Try it: Exact reproduction of the data is required, with images excluded.

Data extracts:

::::

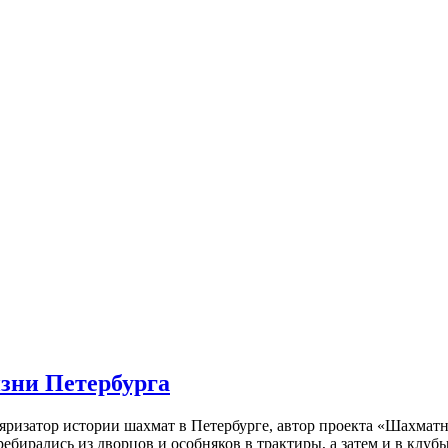
изни Петербурга
ляризатор истории шахмат в Петербурге, автор проекта «Шахматн
ебирались из дворцов и особняков в трактиры, а затем и в клу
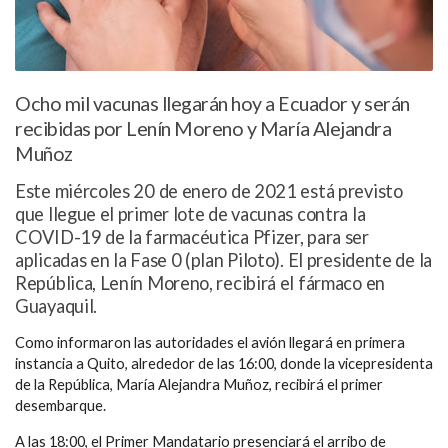
Ocho mil vacunas llegarán hoy a Ecuador y serán
recibidas por Lenín Moreno y María Alejandra
Muñoz
Este miércoles 20 de enero de 2021 está previsto
que llegue el primer lote de vacunas contra la
COVID-19 de la farmacéutica Pfizer, para ser
aplicadas en la Fase 0 (plan Piloto). El presidente de la
República, Lenín Moreno, recibirá el fármaco en
Guayaquil.
Como informaron las autoridades el avión llegará en primera
instancia a Quito, alrededor de las 16:00, donde la vicepresidenta
de la República, María Alejandra Muñoz, recibirá el primer
desembarque.
A las 18:00, el Primer Mandatario presenciará el arribo de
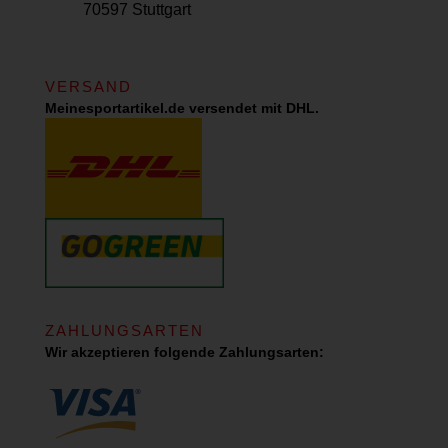
70597 Stuttgart
VERSAND
Meinesportartikel.de versendet mit DHL.
ZAHLUNGSARTEN
Wir akzeptieren folgende Zahlungsarten:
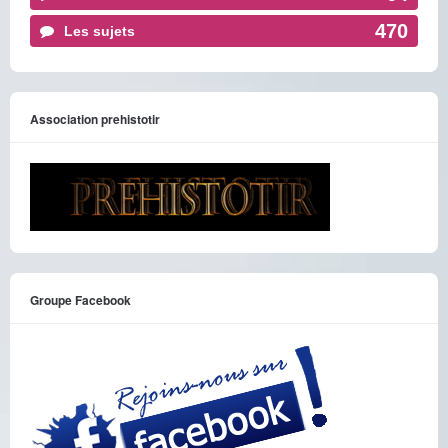
470
Les sujets
Association prehistotir
Groupe Facebook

::::

Answer box:
изни Петербурга
ляризатор истории шахмат в Петербурге, автор проекта «Шахматн
ебирались из дворцов и особняков в трактиры, а затем и в клу
Ocho mil vacunas llegarán hoy a Ecuador y serán
recibidas por Lenín Moreno y María Alejandra
Muñoz
Este miércoles 20 de enero de 2021 está previsto
que llegue el primer lote de vacunas contra la
COVID-19 de la farmacéutica Pfizer, para ser
aplicadas en la Fase 0 (plan Piloto). El presidente de la
República, Lenín Moreno, recibirá el fármaco en
Guayaquil.
Como informaron las autoridades el avión llegará en primera
instancia a Quito, alrededor de las 16:00, donde la vicepresidenta
de la República, María Alejandra Muñoz, recibirá el primer
desembarque.
A las 18:00, el Primer Mandatario presenciará el arribo de
70597 Stuttgart
VERSAND
Meinesportartikel.de versendet mit DHL.
ZAHLUNGSARTEN
Wir akzeptieren folgende Zahlungsarten:
470
Les sujets
Association prehistotir
Groupe Facebook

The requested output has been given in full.